__REQUIRED ACTION__.
Your task is to copy each line in the listing that includes the word "Cofman".

__RECORDS SUPPLIED__.
^^^^^^^^^^^^^^^^

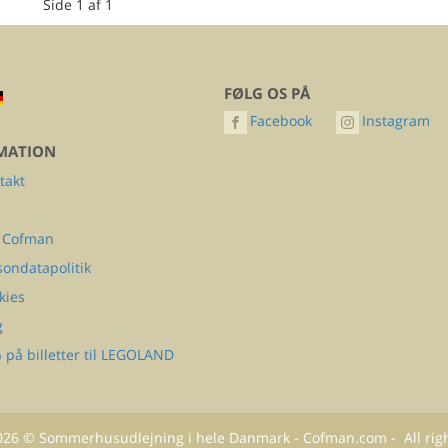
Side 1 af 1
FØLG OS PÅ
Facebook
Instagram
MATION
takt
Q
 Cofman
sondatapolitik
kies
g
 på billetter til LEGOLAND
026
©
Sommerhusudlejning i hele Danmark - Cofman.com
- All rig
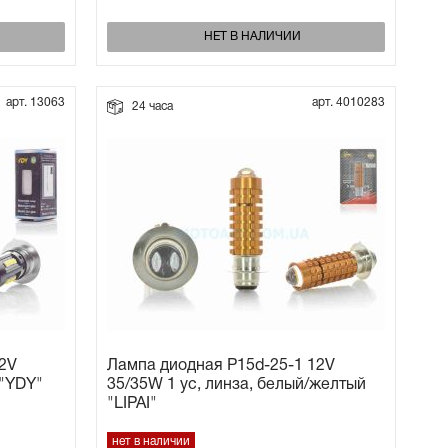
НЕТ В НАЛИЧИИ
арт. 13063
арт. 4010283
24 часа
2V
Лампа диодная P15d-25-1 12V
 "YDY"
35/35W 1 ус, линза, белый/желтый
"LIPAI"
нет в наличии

^^^^^^^^^^^^^^^^

__TASK SOLUTION__.
 Cofman
Sommerhusudlejning i hele Danmark - Cofman.com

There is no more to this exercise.